Proceeding now to investigate the evidence which was before the Board of Liquor Control and which was the same evidence upon which the appeal was prosecuted to the Common Pleas Court of Franklin County, we find conditions existing upon the permit premises of Mae Fernberg, d. b. a. Hinky Dinks, the evidence of which was so sordid that the Common Pleas Court felt it improper to recite the same and this Court will not go into detail in a recitation of the occurrences upon such premises which, in our opinion, establish these premises as a place where common prostitutes were accustomed to frequent, plying their trade in the premises, inviting men to go with them to rooms where sexual, intercourse was indulged, and where upon such premises there were many brawls, where patrons were sitting at tables in a drunken condition, with intoxicants in front of them, where patrons were found with dangerous weapons upon their persons and where apparently from the evidence and the frequency with which the police officers had been called to the permit premises to make arrests and where upon such arrests the persons arrested were convicted in the Municipal Court of Cincinnati of various crimes charged against them, and from all of the evidence shown in the record it is clear to this -Court that the business operated at the place known as Hinky Dinks constituted a bawdy house of the worst character, and as to which the proprietor of the business or her agents or employees made little or no effort to suppress the sordid conduct carried on therein, although from the frequency of such conduct the proprietor and her employees could not have failed to' be cognizant.
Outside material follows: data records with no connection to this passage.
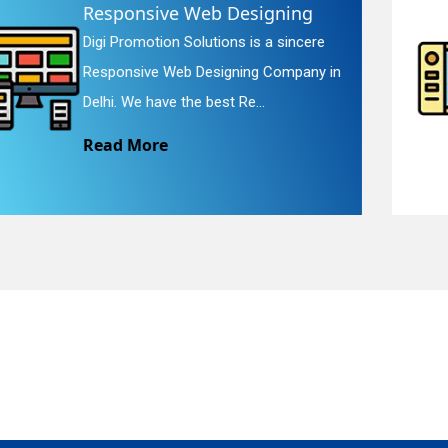
Website Redesigning
Digi Promotion Solutions is a faithful
quiry
Website Redesigning Service in Delhi.
We provide easy and che...
Read More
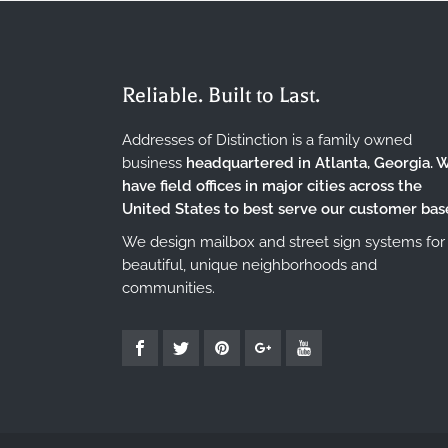
Reliable. Built to Last.
Addresses of Distinction is a family owned
business
headquartered in Atlanta, Georgia. 
have field offices in major cities across the
United States to best serve our customer bas
We design mailbox and street sign systems for
beautiful, unique neighborhoods and
communities.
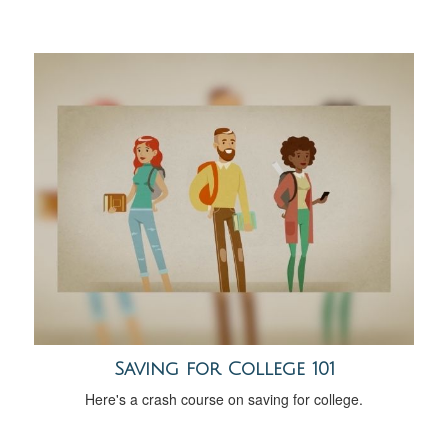
Saving for College 101
Here's a crash course on saving for college.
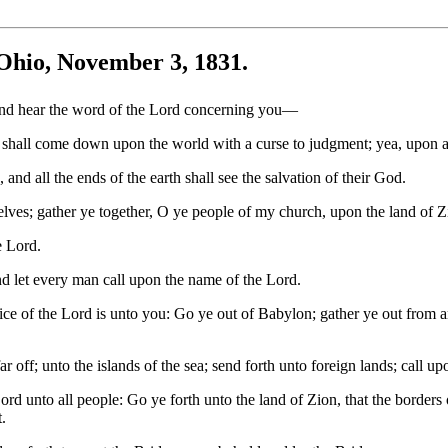
Ohio, November 3, 1831.
and hear the word of the Lord concerning you—
hall come down upon the world with a curse to judgment; yea, upon al
 and all the ends of the earth shall see the salvation of their God.
lves; gather ye together, O ye people of my church, upon the land of Z
e Lord.
d let every man call upon the name of the Lord.
ice of the Lord is unto you: Go ye out of Babylon; gather ye out from 
 off; unto the islands of the sea; send forth unto foreign lands; call up
 Lord unto all people: Go ye forth unto the land of Zion, that the borde
.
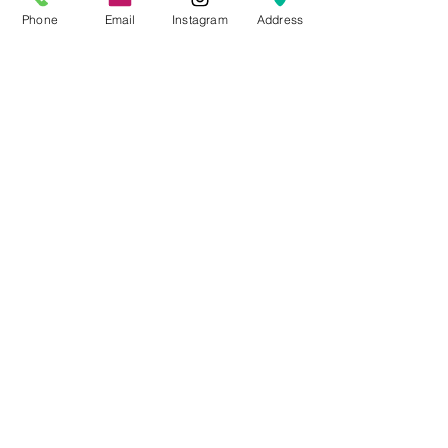
Phone
Email
Instagram
Address
TEAM
Do you enjoy good food and quality
drinks? Take your
career
to the next
level and work at one of the best
restaurants in northern Utah!
Join Our Team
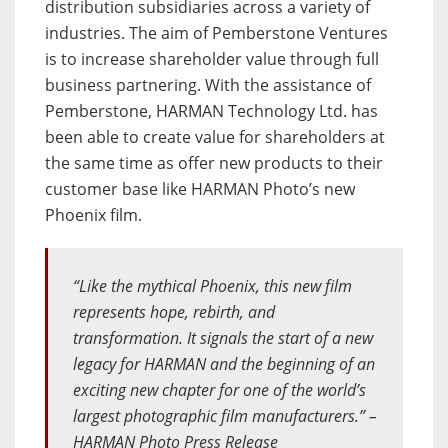
distribution subsidiaries across a variety of
industries. The aim of Pemberstone Ventures
is to increase shareholder value through full
business partnering. With the assistance of
Pemberstone, HARMAN Technology Ltd. has
been able to create value for shareholders at
the same time as offer new products to their
customer base like HARMAN Photo’s new
Phoenix film.
“Like the mythical Phoenix, this new film
represents hope, rebirth, and
transformation. It signals the start of a new
legacy for HARMAN and the beginning of an
exciting new chapter for one of the world’s
largest photographic film manufacturers.” –
HARMAN Photo Press Release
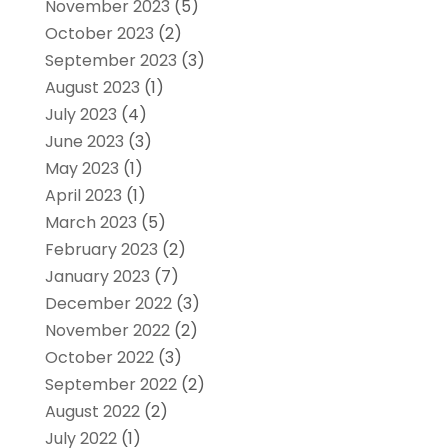
November 2023
(5)
October 2023
(2)
September 2023
(3)
August 2023
(1)
July 2023
(4)
June 2023
(3)
May 2023
(1)
April 2023
(1)
March 2023
(5)
February 2023
(2)
January 2023
(7)
December 2022
(3)
November 2022
(2)
October 2022
(3)
September 2022
(2)
August 2022
(2)
July 2022
(1)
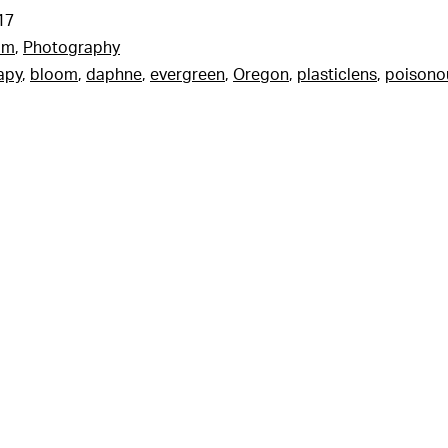
17
am
,
Photography
apy
,
bloom
,
daphne
,
evergreen
,
Oregon
,
plasticlens
,
poisono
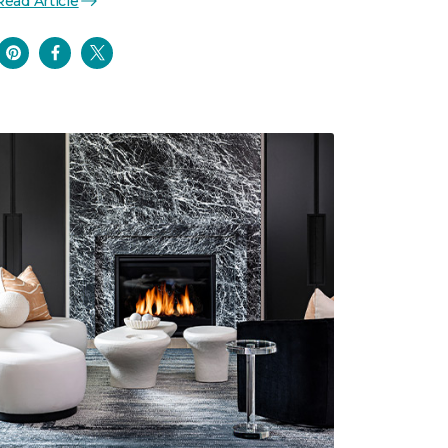
Read Article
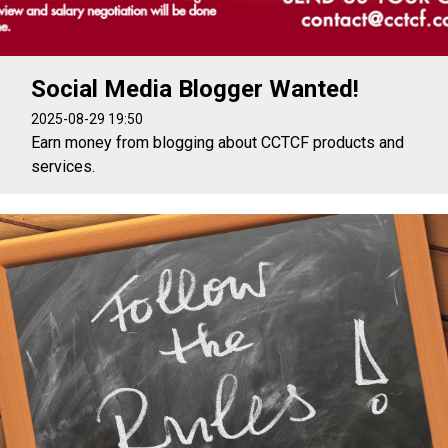
Social Media Blogger Wanted!
2025-08-29 19:50
Earn money from blogging about CCTCF products and
services.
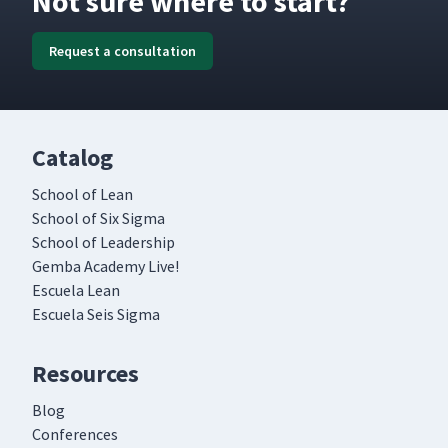
Not sure where to start?
Request a consultation
Catalog
School of Lean
School of Six Sigma
School of Leadership
Gemba Academy Live!
Escuela Lean
Escuela Seis Sigma
Resources
Blog
Conferences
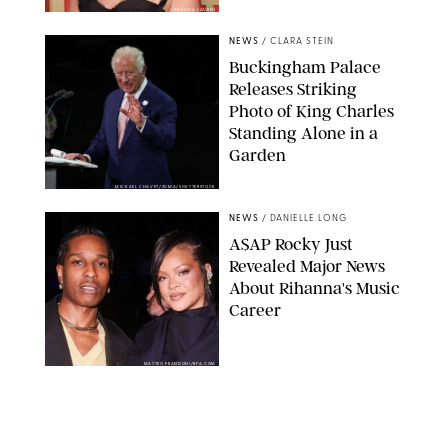
CHELSEA LAUREN
NEWS
/
CLARA STEIN
Buckingham Palace
Releases Striking
Photo of King Charles
Standing Alone in a
Garden
MICKAEL CHAVET/ZUMA/SHUTTERSTOCK
NEWS
/
DANIELLE LONG
A$AP Rocky Just
Revealed Major News
About Rihanna's Music
Career
MATTEO PRANDONI/BFA.COM
NEWS
/
PHILIP MUTZ
Meg Stalter
Confessions: Middle-of-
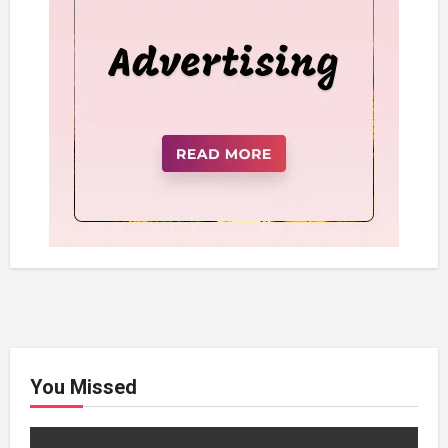
You Missed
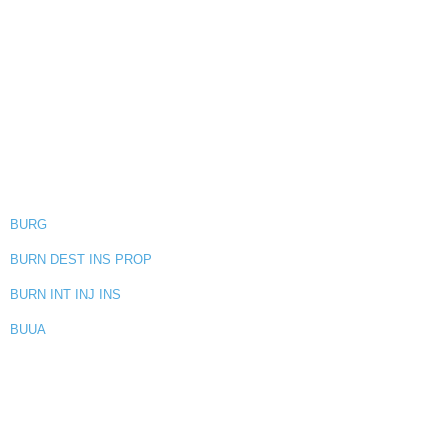
BURG
BURN DEST INS PROP
BURN INT INJ INS
BUUA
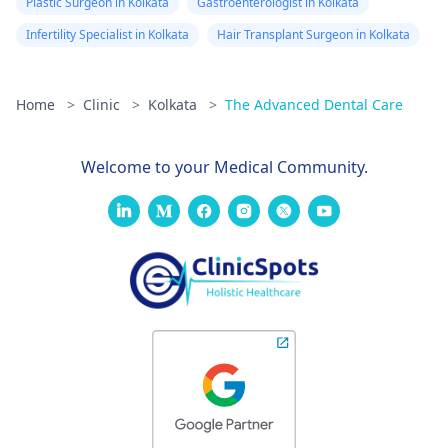
Plastic Surgeon in Kolkata
Gastroenterologist in Kolkata
Infertility Specialist in Kolkata
Hair Transplant Surgeon in Kolkata
Home
>
Clinic
>
Kolkata
>
The Advanced Dental Care
Welcome to your Medical Community.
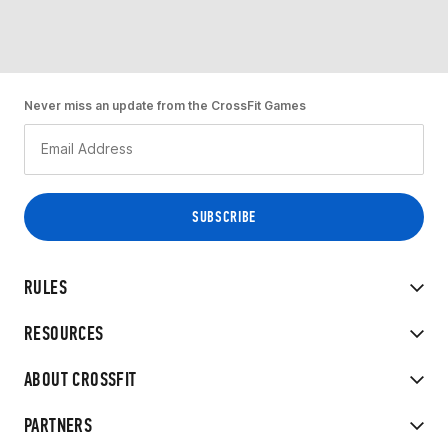
Never miss an update from the CrossFit Games
RULES
RESOURCES
ABOUT CROSSFIT
PARTNERS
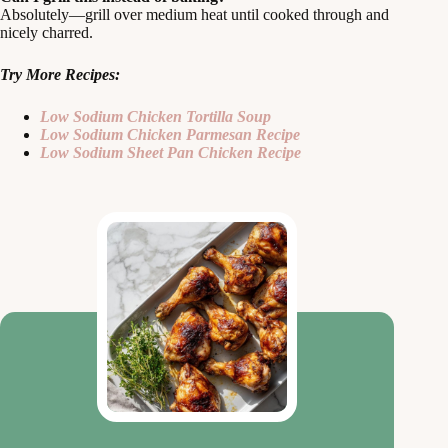
Absolutely—grill over medium heat until cooked through and
nicely charred.
Try More Recipes:
Low Sodium Chicken Tortilla Soup
Low Sodium Chicken Parmesan Recipe
Low Sodium Sheet Pan Chicken Recipe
This Court finds specifically that there is abundant evidence shown in the transcript of the testimony before the Board of Liquor Control of probative, reliable and substantial nature which properly and legally authorized the Board to deny the renewal of an application for the permit, as shown by its decision, and that the Common Pleas Court was in error in reversing the judgment of the Board of Liquor Control and in enjoining the Board from interfering with the business conducted at the place known as Hinky Dinks.

The judgment of the Common Pleas Court is therefore reversed, held for naught and the injunction issued by that Court is dissolved.